Nel percorso di riforma della disciplina regionale dell’abitare, AGCI Emilia-Romagna richiama la necessità di una programmazione pluriennale e di una maggiore collaborazione tra pubblico e cooperazione
La carenza di alloggi disponibili a canone sostenibile è oggi una delle principali questioni da affrontare nell’ambito delle politiche abitative regionali. È questo il punto centrale dell’intervento di Marco Guidotti, in rappresentanza di AGCI Emilia-Romagna, nel corso della prima giornata di presentazione del percorso di riforma della disciplina regionale dell’abitare.

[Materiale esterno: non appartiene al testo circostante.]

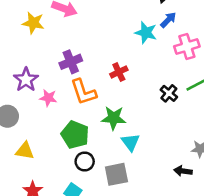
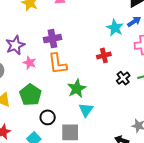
red cross: (119, 72) -> (104, 55), moved
green star: (114, 118) -> (77, 88), turned 30
green pentagon: (75, 135) -> (30, 95), moved

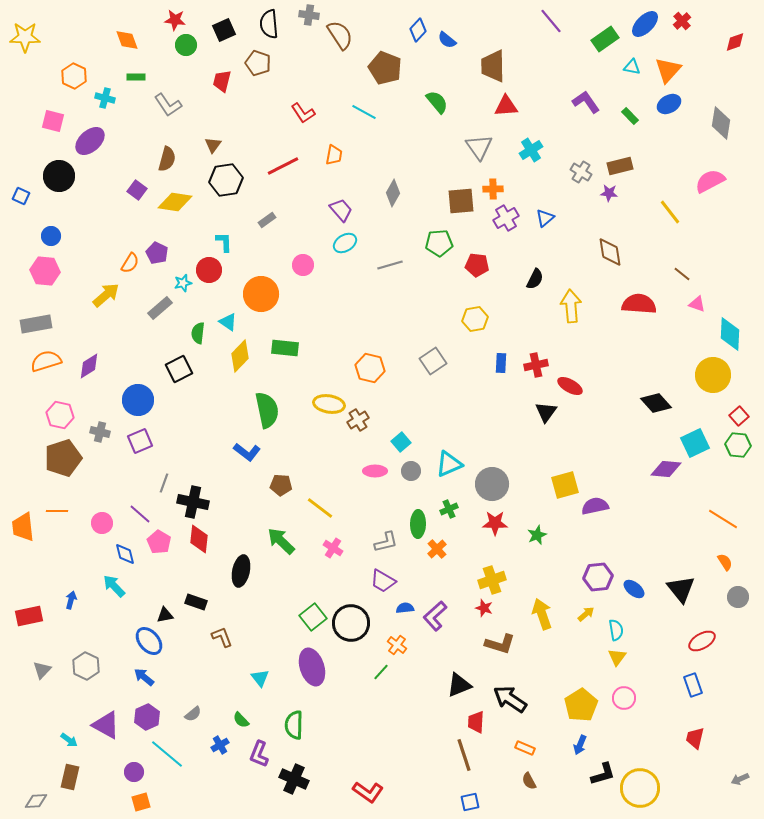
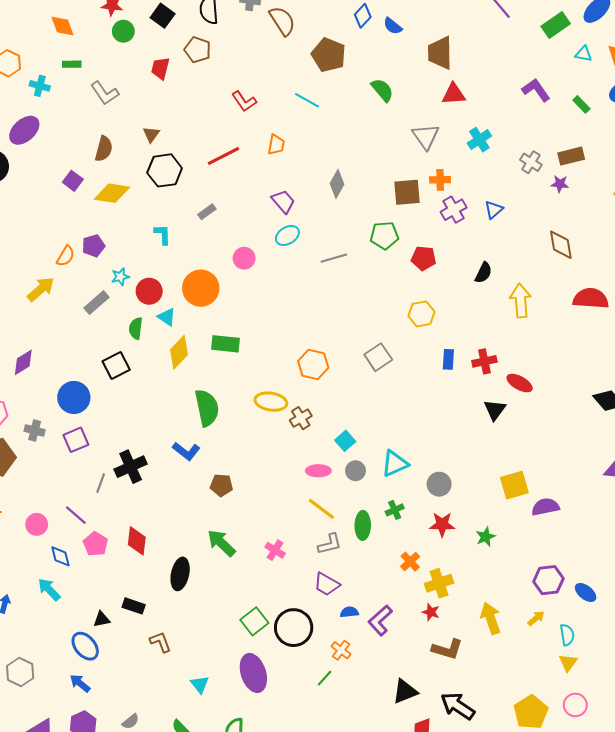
black square: (224, 30) -> (163, 16), turned -30
purple pentagon: (157, 253) -> (93, 246), turned 30
red circle: (209, 270) -> (149, 291), moved
gray circle: (492, 484) -> (439, 484), size x0.7
black cross: (193, 502) -> (131, 467), moved, turned -36
yellow line: (320, 508) -> (321, 509), moved
orange cross: (437, 549) -> (410, 562), moved

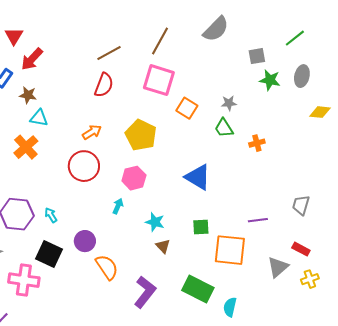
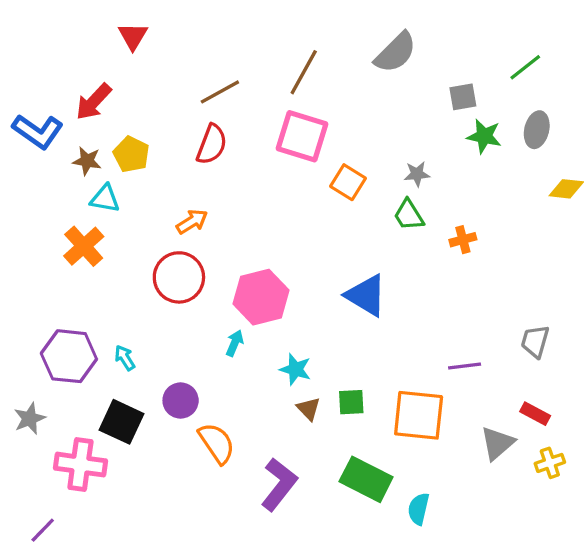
red triangle: (14, 36) -> (133, 36), moved
yellow pentagon: (141, 135) -> (131, 154), moved, size x0.7
pink hexagon: (134, 178) -> (261, 297), size x1.4
green square: (201, 227) -> (351, 402), moved

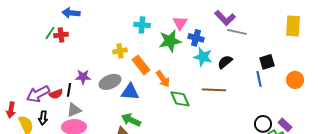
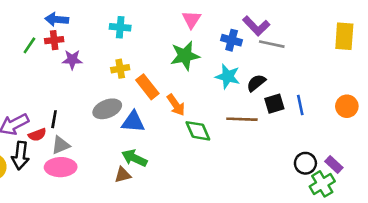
pink triangle: (180, 23) -> (191, 19), moved
cyan cross: (142, 25) -> (120, 27), moved
red cross: (61, 35) -> (54, 40), moved
blue cross: (196, 38) -> (232, 40), moved
black square: (267, 62) -> (274, 104), moved
purple star: (83, 77) -> (72, 60), moved
red semicircle: (56, 94) -> (37, 135), moved
black arrow: (43, 118) -> (20, 155), size x1.5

«Mancano le case. Mancano alloggi disponibili, adesso, per persone che oggi una risposta non ce l’hanno», ha evidenziato Guidotti, richiamando anche la cosiddetta “fascia grigia” della popolazione, composta da persone con redditi troppo elevati per accedere all’edilizia pubblica, ma insufficienti per sostenere i costi del mercato libero.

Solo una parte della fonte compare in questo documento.